Last, companies et al should strive to create a culture of inclusion, where all employees feel valued and respected. This includes promoting diversity and inclusion in all aspects of the workplace, from the language used in communications to the events and activities offered to employees.

By creating a culture of inclusion, companies and other institutions can help to reduce the likelihood of discrimination occurring in the workplace. This includes implementing anti-discrimination laws and policies, providing equal access to education and training, promoting diversity and inclusion in the workplace, and raising awareness of the harmful effects of discrimination. The author highlighted that it is imperative for governments and civil society to uphold equal opportunities for education and basic human rights for all individuals, as addressing workplace discrimination and the gender wage gap in the ASEAN region becomes crucial to foster social justice and provide equal opportunities to all workers.

To promote equality and inclusivity in the workplace, collaborative efforts between governments, employers, and civil society organisations are essential.
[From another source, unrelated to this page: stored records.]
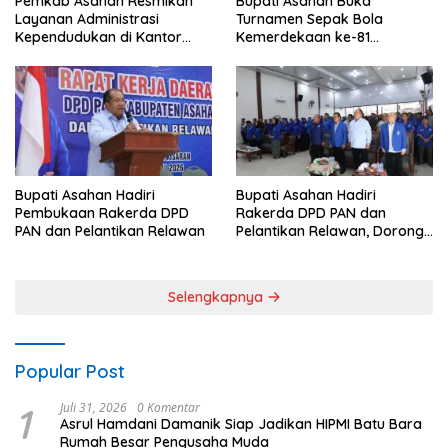
Pemkab Asahan Resmikan
Bupati Asahan Buka
Layanan Administrasi
Turnamen Sepak Bola
Kependudukan di Kantor
Kemerdekaan ke-81
Camat Aek Kuasan
Perebutkan Piala Dandim
0208/Asahan
Bupati Asahan Hadiri
Bupati Asahan Hadiri
Pembukaan Rakerda DPD
Rakerda DPD PAN dan
PAN dan Pelantikan Relawan
Pelantikan Relawan, Dorong
Sinergi untuk Kemajuan
Daerah
Selengkapnya
Popular Post
1
Juli 31, 2026
0 Komentar
Asrul Hamdani Damanik Siap Jadikan HIPMI Batu Bara
Rumah Besar Pengusaha Muda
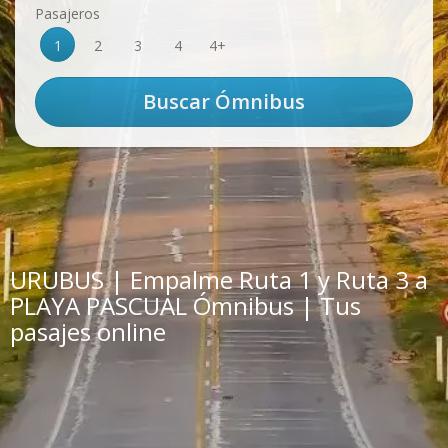
Pasajeros
1
2
3
4
4+
URUBUS | Empalme Ruta 1 y Ruta 3 a
PLAYA PASCUAL Ómnibus | Tus
pasajes online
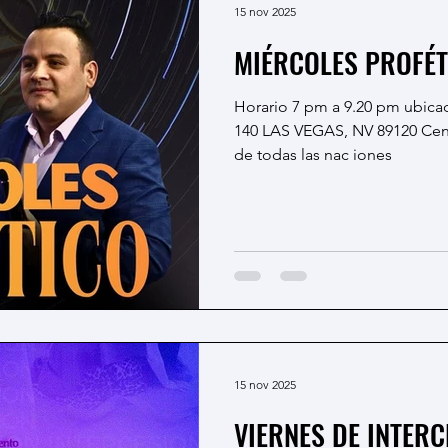
15 nov 2025
MIÉRCOLES PROFÉT
Horario 7 pm a 9.20 pm ubicación: 3525 E POST RD. SUITE
140 LAS VEGAS, NV 89120 Cent
de todas las nac iones
15 nov 2025
VIERNES DE INTERC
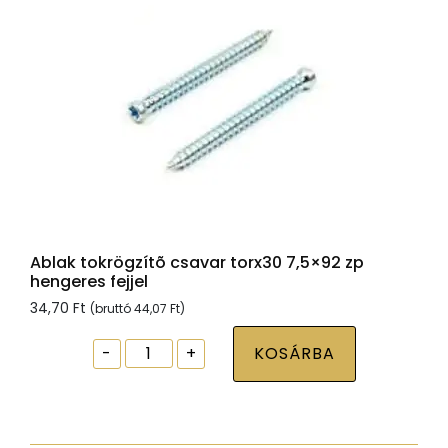
Ablak tokrögzítõ csavar torx30 7,5×92 zp
hengeres fejjel
34,70
Ft
(bruttó
44,07
Ft
)
Ablak
-
+
KOSÁRBA
tokrögzítõ
csavar
torx30
7,5x92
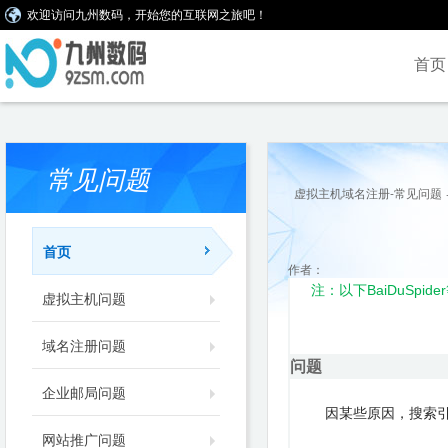
欢迎访问九州数码，开始您的互联网之旅吧！
首页
常见问题
虚拟主机域名注册-常见问题
首页
作者：
BaiDuSpider
注：以下
虚拟主机问题
域名注册问题
问题
企业邮局问题
因某些原因，搜索
网站推广问题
These stakeholders must actively work together to eliminate discriminatory practices and policies while actively promoting diversity and inclusion within the workforce.

By joining forces to address workplace discrimination and the wage gap, the author believes we can foster social justice and ultimately achieve a more equitable, inclusive, and prosperous ASEAN region. This requires a collective commitment to creating fair and inclusive work environments where every individual has equal access to opportunities and is treated with respect and dignity.